Yesterday during dinner, my daughter looked at my wife and said, "I need to go to the bathroom."  This isn't anything out of the norm.  I continued to eat while they headed off to the restroom.

Normally, the bathroom trip doesn't take that long.  Since Hannah had said something to the effect of, "I don't like the taste of my food," before she left the table, I figured that she needed to take care of some business and make some room, if you know what I mean.  This would make sense for the long delay in the restroom.  However, when my daughter returned, you could tell she had been crying.  Steph didn't look all that thrilled either.  I kept to my burger and fries in hopes of steering clear of what had transpired in the bathroom until later.  That was not the case.
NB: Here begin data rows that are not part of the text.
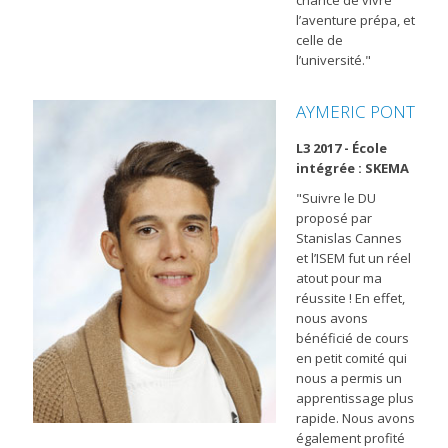
l’aventure prépa, et
celle de
l’université."
AYMERIC PONT
L3 2017 - École
intégrée : SKEMA
"Suivre le DU
proposé par
Stanislas Cannes
et l’ISEM fut un réel
atout pour ma
réussite ! En effet,
nous avons
bénéficié de cours
en petit comité qui
nous a permis un
apprentissage plus
rapide. Nous avons
également profité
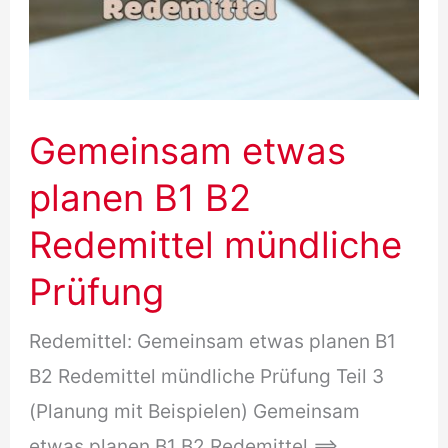
Gemeinsam etwas
planen B1 B2
Redemittel mündliche
Prüfung
Redemittel: Gemeinsam etwas planen B1
B2 Redemittel mündliche Prüfung Teil 3
(Planung mit Beispielen) Gemeinsam
etwas planen B1 B2 Redemittel ==>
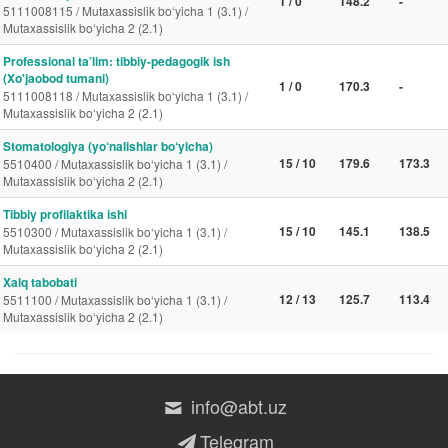
1 / 0
148.2
-
5111008115 / Mutaxassislik bo‘yicha 1 (3.1) /
Mutaxassislik bo‘yicha 2 (2.1)
Professional ta’lim: tibbiy-pedagogik ish
(Xo'jaobod tumani)
1 / 0
170.3
-
5111008118 / Mutaxassislik bo‘yicha 1 (3.1) /
Mutaxassislik bo‘yicha 2 (2.1)
Stomatologiya (yo‘nalishlar bo‘yicha)
15 / 10
179.6
173.3
5510400 / Mutaxassislik bo‘yicha 1 (3.1) /
Mutaxassislik bo‘yicha 2 (2.1)
Tibbiy profilaktika ishi
15 / 10
145.1
138.5
5510300 / Mutaxassislik bo‘yicha 1 (3.1) /
Mutaxassislik bo‘yicha 2 (2.1)
Xalq tabobati
12 / 13
125.7
113.4
5511100 / Mutaxassislik bo‘yicha 1 (3.1) /
Mutaxassislik bo‘yicha 2 (2.1)
info@abt.uz
Telegram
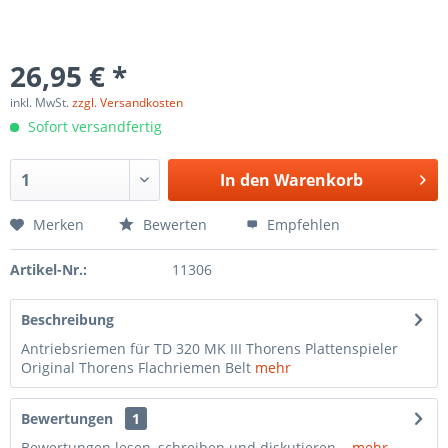
26,95 € *
inkl. MwSt.
zzgl. Versandkosten
Sofort versandfertig
In den
Warenkorb
Merken
Bewerten
Empfehlen
Artikel-Nr.:
11306
Beschreibung
Antriebsriemen für TD 320 MK III Thorens Plattenspieler
Original Thorens Flachriemen Belt
mehr
Bewertungen
1
Bewertungen lesen, schreiben und diskutieren...
mehr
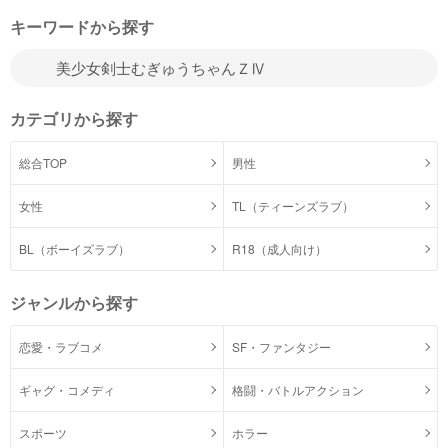
キーワードから探す
カテゴリから探す
総合TOP
男性
女性
TL（ティーンズラブ）
BL（ボーイズラブ）
R18（成人向け）
ジャンルから探す
恋愛・ラブコメ
SF・ファンタジー
ギャグ・コメディ
格闘・バトルアクション
スポーツ
ホラー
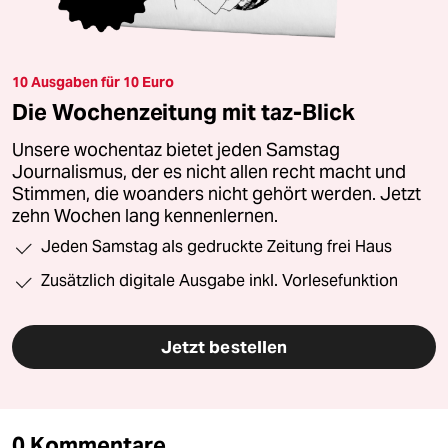
10 Ausgaben für 10 Euro
Die Wochenzeitung mit taz-Blick
Unsere wochentaz bietet jeden Samstag
Journalismus, der es nicht allen recht macht und
Stimmen, die woanders nicht gehört werden. Jetzt
zehn Wochen lang kennenlernen.
Jeden Samstag als gedruckte Zeitung frei Haus
Zusätzlich digitale Ausgabe inkl. Vorlesefunktion
Jetzt bestellen
0 Kommentare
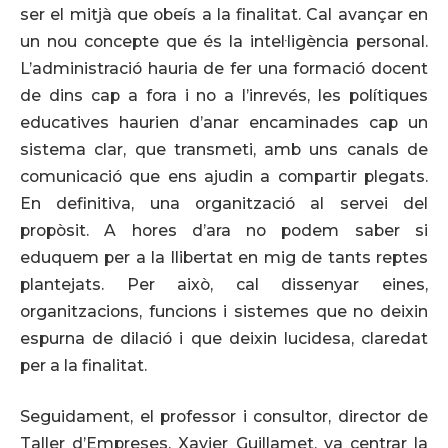
ser el mitjà que obeís a la finalitat. Cal avançar en
un nou concepte que és la intel·ligència personal.
L’administració hauria de fer una formació docent
de dins cap a fora i no a l’inrevés, les polítiques
educatives haurien d’anar encaminades cap un
sistema clar, que transmeti, amb uns canals de
comunicació que ens ajudin a compartir plegats.
En definitiva, una organització al servei del
propòsit. A hores d’ara no podem saber si
eduquem per a la llibertat en mig de tants reptes
plantejats. Per això, cal dissenyar eines,
organitzacions, funcions i sistemes que no deixin
espurna de dilació i que deixin lucidesa, claredat
per a la finalitat.
Seguidament, el professor i consultor, director de
Taller d’Empreses, Xavier Guillamet, va centrar la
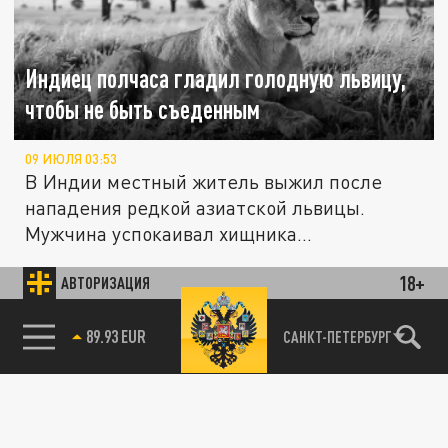
Индиец полчаса гладил голодную львицу,
чтобы не быть съеденным
09 ИЮЛЯ 03:53
В Индии местный житель выжил после
нападения редкой азиатской львицы.
Мужчина успокаивал хищника
поглаживанием...
18+
АВТОРИЗАЦИЯ
Британка десять лет прожила с 38
ОБЩЕСТВО
паразитами в мозге после поездки в Индию
85.64 BRENT
САНКТ-ПЕТЕРБУРГ
04 ИЮЛЯ 14:56
Редкий диагноз перевернул её жизнь. 38
личинок паразита, попавших в её мозг во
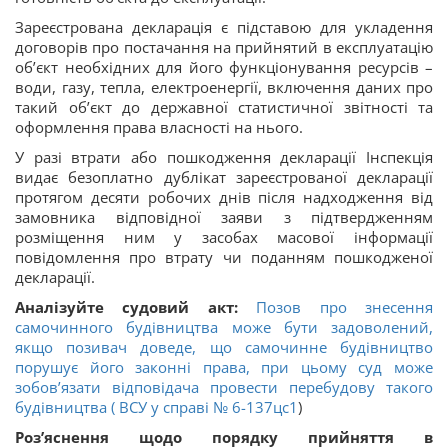
Зареєстрована декларація є підставою для укладення
договорів про постачання на прийнятий в експлуатацію
об’єкт необхідних для його функціонування ресурсів –
води, газу, тепла, електроенергії, включення даних про
такий об’єкт до державної статистичної звітності та
оформлення права власності на нього.
У разі втрати або пошкодження декларації Інспекція
видає безоплатно дублікат зареєстрованої декларації
протягом десяти робочих днів після надходження від
замовника відповідної заяви з підтвердженням
розміщення ним у засобах масової інформації
повідомлення про втрату чи поданням пошкодженої
декларації.
Аналізуйте судовий акт:
Позов про знесення
самочинного будівництва може бути задоволений,
якщо позивач доведе, що самочинне будівництво
порушує його законні права, при цьому суд може
зобов’язати відповідача провести перебудову такого
будівництва ( ВСУ у справі
№ 6-137цс1
)
Роз’яснення щодо порядку прийняття в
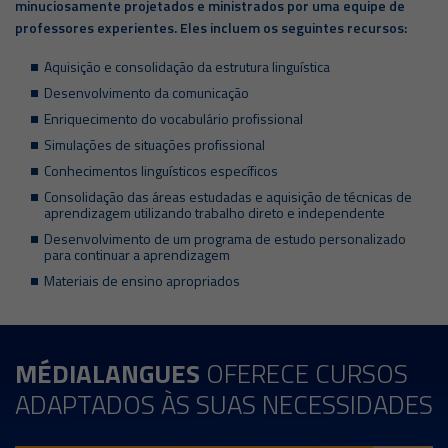
minuciosamente projetados e ministrados por uma equipe de
professores experientes. Eles incluem os seguintes recursos:
Aquisição e consolidação da estrutura linguística
Desenvolvimento da comunicação
Enriquecimento do vocabulário profissional
Simulações de situações profissional
Conhecimentos linguísticos específicos
Consolidação das áreas estudadas e aquisição de técnicas de
aprendizagem utilizando trabalho direto e independente
Desenvolvimento de um programa de estudo personalizado
para continuar a aprendizagem
Materiais de ensino apropriados
MÉDIALANGUES
OFERECE CURSOS
ADAPTADOS ÀS SUAS NECESSIDADES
It turns out that earlier in the day, Hannah had did something at school she shouldn't have done.  She didn't get in trouble for it, but was asked about it by one of the teachers.  She didn't lie about it.  She readily admitted she was in the wrong, and the teacher told her not to do it again.  She certainly could have let it go and hid it away in the not so happy, yet private place where you store things you don't want anyone to know.  Steph and I wouldn't have known anything.  But, my daughter has a guilty conscience.

When she does something she knows she should not have done, it will eat at her and control her.  You will be able to see it in her face and in her body language.  She won't have an appetite (which is surprising because she is my daughter) or have any real desire to play or do anything.  She simply looks like she knows the world is about to end.
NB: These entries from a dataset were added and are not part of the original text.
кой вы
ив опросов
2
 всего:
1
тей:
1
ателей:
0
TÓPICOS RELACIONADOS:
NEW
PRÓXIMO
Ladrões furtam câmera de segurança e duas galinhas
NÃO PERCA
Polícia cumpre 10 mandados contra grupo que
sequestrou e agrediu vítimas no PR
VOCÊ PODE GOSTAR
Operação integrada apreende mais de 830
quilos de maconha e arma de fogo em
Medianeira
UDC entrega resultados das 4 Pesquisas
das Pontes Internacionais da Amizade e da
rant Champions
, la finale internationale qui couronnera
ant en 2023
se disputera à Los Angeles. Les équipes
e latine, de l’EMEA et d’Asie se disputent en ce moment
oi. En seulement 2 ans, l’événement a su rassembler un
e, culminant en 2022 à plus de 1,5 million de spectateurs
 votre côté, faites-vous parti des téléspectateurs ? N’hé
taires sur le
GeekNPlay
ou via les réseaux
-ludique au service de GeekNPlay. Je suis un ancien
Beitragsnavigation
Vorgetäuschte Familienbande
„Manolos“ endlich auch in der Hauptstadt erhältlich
And then she will give in and confess everything.

One time, she was jumping on our ottoman in the family room.  She knew she shouldn't do it and she never got caught.  A day or two later when she was putting on her pajamas for bed, she burst into tears.  It took awhile for my wife and I to figure out what was going on.  She had been wearing those pjs when she jumped on the ottoman a few days before.  Putting them on again reminded her of doing something she shouldn't have been doing and she had to spill the beans.

As I've thought through the events of last night's dinner time, I come up upon a hard question.  Where and when did we lose this gift of a guilty conscience?  I'm sure we all had it when we were little.  At what point does it go away?  Where did we learn to to create the not so happy, private place where we store our ugly history?  Why are we so afraid?

I pray that Hannah Grace never loses her guilty conscience.  I don't want her to walk around with baggage and hidden secrets weighing her down and holding her back.  I want her to know that she can share everything with her mom and I, no matter how horrible.  I want her to know that she will be loved unconditionally and that we are a safe place . . . a place to not be afraid.

I pray that we unlearn our ability to hide from our past, to love one another, and to let forgiveness reign.